* _Exercise description_: With pictures removed, output every record below exactly as written.
*** Records supplied Section Begins ***
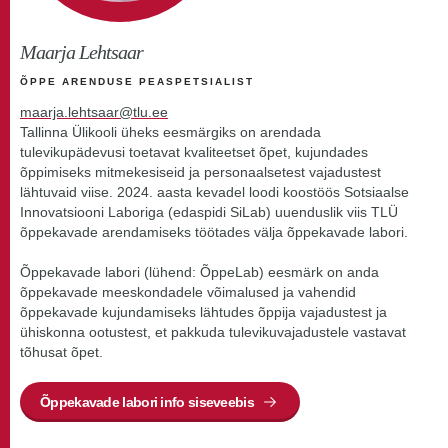
Maarja Lehtsaar
ÕPPE ARENDUSE PEASPETSIALIST
maarja.lehtsaar@tlu.ee
Tallinna Ülikooli üheks eesmärgiks on arendada
tulevikupädevusi toetavat kvaliteetset õpet, kujundades
õppimiseks mitmekesiseid ja personaalsetest vajadustest
lähtuvaid viise. 2024. aasta kevadel loodi koostöös Sotsiaalse
Innovatsiooni Laboriga (edaspidi SiLab) uuenduslik viis TLÜ
õppekavade arendamiseks töötades välja õppekavade labori.
Õppekavade labori (lühend: ÕppeLab) eesmärk on anda
õppekavade meeskondadele võimalused ja vahendid
õppekavade kujundamiseks lähtudes õppija vajadustest ja
ühiskonna ootustest, et pakkuda tulevikuvajadustele vastavat
tõhusat õpet.
Õppekavade labori info siseveebis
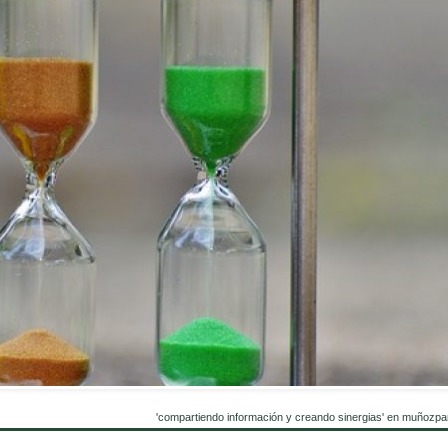
'compartiendo información y creando sinergias' en muñozpa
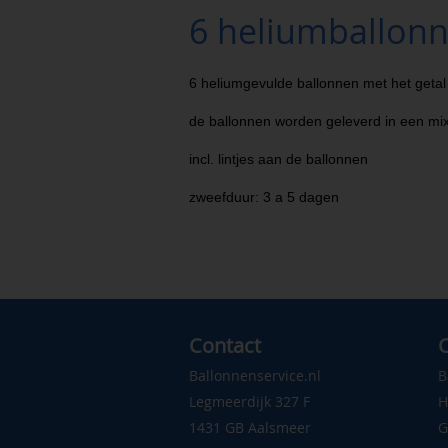
6 heliumballonne
6 heliumgevulde ballonnen met het getal
de ballonnen worden geleverd in een mix
incl. lintjes aan de ballonnen
zweefduur: 3 a 5 dagen
Contact
C
Ballonnenservice.nl
B
Legmeerdijk 327 F
H
1431 GB Aalsmeer
G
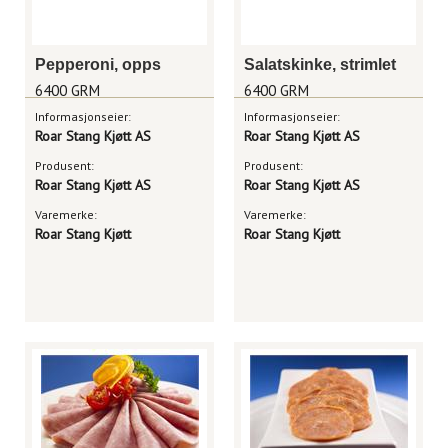
Pepperoni, opps
Salatskinke, strimlet
6400 GRM
6400 GRM
Informasjonseier:
Informasjonseier:
Roar Stang Kjøtt AS
Roar Stang Kjøtt AS
Produsent:
Produsent:
Roar Stang Kjøtt AS
Roar Stang Kjøtt AS
Varemerke:
Varemerke:
Roar Stang Kjøtt
Roar Stang Kjøtt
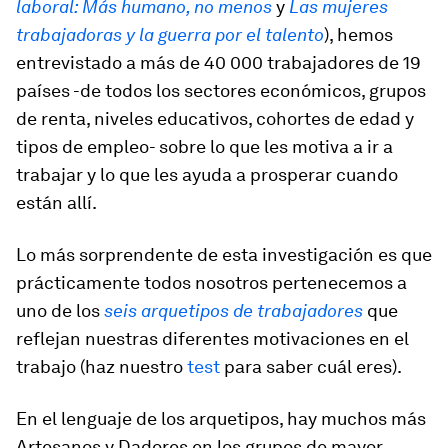
laboral: Más humano, no menos
y
Las mujeres
trabajadoras y la guerra por el talento
), hemos
entrevistado a más de 40 000 trabajadores de 19
países -de todos los sectores económicos, grupos
de renta, niveles educativos, cohortes de edad y
tipos de empleo- sobre lo que les motiva a ir a
trabajar y lo que les ayuda a prosperar cuando
están allí.
Lo más sorprendente de esta investigación es que
prácticamente todos nosotros pertenecemos a
uno de los
seis arquetipos de trabajadores
que
reflejan nuestras diferentes motivaciones en el
trabajo (haz nuestro
test
para saber cuál eres).
En el lenguaje de los arquetipos, hay muchos más
Artesanos y Dadores en los grupos de mayor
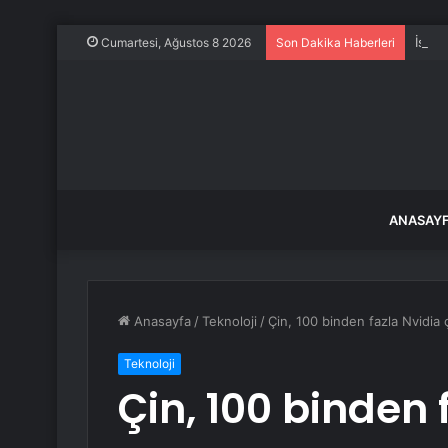
İstan
Cumartesi, Ağustos 8 2026
Son Dakika Haberleri
ANASAY
Anasayfa
/
Teknoloji
/
Çin, 100 binden fazla Nvidia 
Teknoloji
Çin, 100 binden f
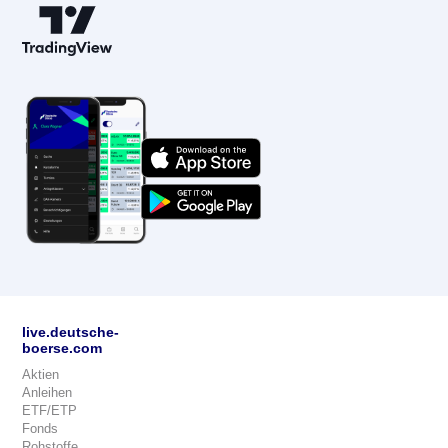
live.deutsche-
boerse.com
Aktien
Anleihen
ETF/ETP
Fonds
Rohstoffe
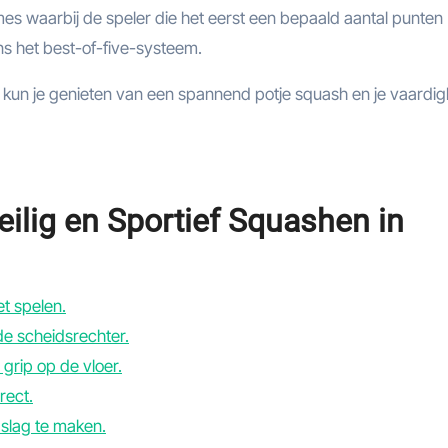
mes waarbij de speler die het eerst een bepaald aantal punten
ns het best-of-five-systeem.
, kun je genieten van een spannend potje squash en je vaardi
eilig en Sportief Squashen in
et spelen.
de scheidsrechter.
rip op de vloer.
rect.
slag te maken.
*** Records supplied Section Ends ***
* _Problem solution_:
Maarja Lehtsaar
ÕPPE ARENDUSE PEASPETSIALIST
maarja.lehtsaar@tlu.ee
Tallinna Ülikooli üheks eesmärgiks on arendada
tulevikupädevusi toetavat kvaliteetset õpet, kujundades
õppimiseks mitmekesiseid ja personaalsetest vajadustest
lähtuvaid viise. 2024. aasta kevadel loodi koostöös Sotsiaalse
Innovatsiooni Laboriga (edaspidi SiLab) uuenduslik viis TLÜ
õppekavade arendamiseks töötades välja õppekavade labori.
Õppekavade labori (lühend: ÕppeLab) eesmärk on anda
õppekavade meeskondadele võimalused ja vahendid
õppekavade kujundamiseks lähtudes õppija vajadustest ja
ühiskonna ootustest, et pakkuda tulevikuvajadustele vastavat
tõhusat õpet.
Õppekavade labori info siseveebis
'compartiendo información y creando sinergias' en muñozpa
6 heliumballonne
6 heliumgevulde ballonnen met het getal
de ballonnen worden geleverd in een mix
incl. lintjes aan de ballonnen
zweefduur: 3 a 5 dagen
Contact
C
Ballonnenservice.nl
B
Legmeerdijk 327 F
H
1431 GB Aalsmeer
G
Pepperoni, opps
Salatskinke, strimlet
6400 GRM
6400 GRM
Informasjonseier:
Informasjonseier:
Roar Stang Kjøtt AS
Roar Stang Kjøtt AS
Produsent:
Produsent:
Roar Stang Kjøtt AS
Roar Stang Kjøtt AS
Varemerke:
Varemerke:
Roar Stang Kjøtt
Roar Stang Kjøtt
laboral: Más humano, no menos
y
Las mujeres
trabajadoras y la guerra por el talento
), hemos
entrevistado a más de 40 000 trabajadores de 19
países -de todos los sectores económicos, grupos
de renta, niveles educativos, cohortes de edad y
tipos de empleo- sobre lo que les motiva a ir a
trabajar y lo que les ayuda a prosperar cuando
están allí.
Lo más sorprendente de esta investigación es que
prácticamente todos nosotros pertenecemos a
uno de los
seis arquetipos de trabajadores
que
reflejan nuestras diferentes motivaciones en el
trabajo (haz nuestro
test
para saber cuál eres).
En el lenguaje de los arquetipos, hay muchos más
Artesanos y Dadores en los grupos de mayor
İstan
Cumartesi, Ağustos 8 2026
Son Dakika Haberleri
ANASAY
Anasayfa
/
Teknoloji
/
Çin, 100 binden fazla Nvidia 
Teknoloji
Çin, 100 binden f
live.deutsche-
boerse.com
Aktien
Anleihen
ETF/ETP
Fonds
Rohstoffe
mes waarbij de speler die het eerst een bepaald aantal punten
ns het best-of-five-systeem.
, kun je genieten van een spannend potje squash en je vaardi
eilig en Sportief Squashen in
et spelen.
de scheidsrechter.
rip op de vloer.
rect.
slag te maken.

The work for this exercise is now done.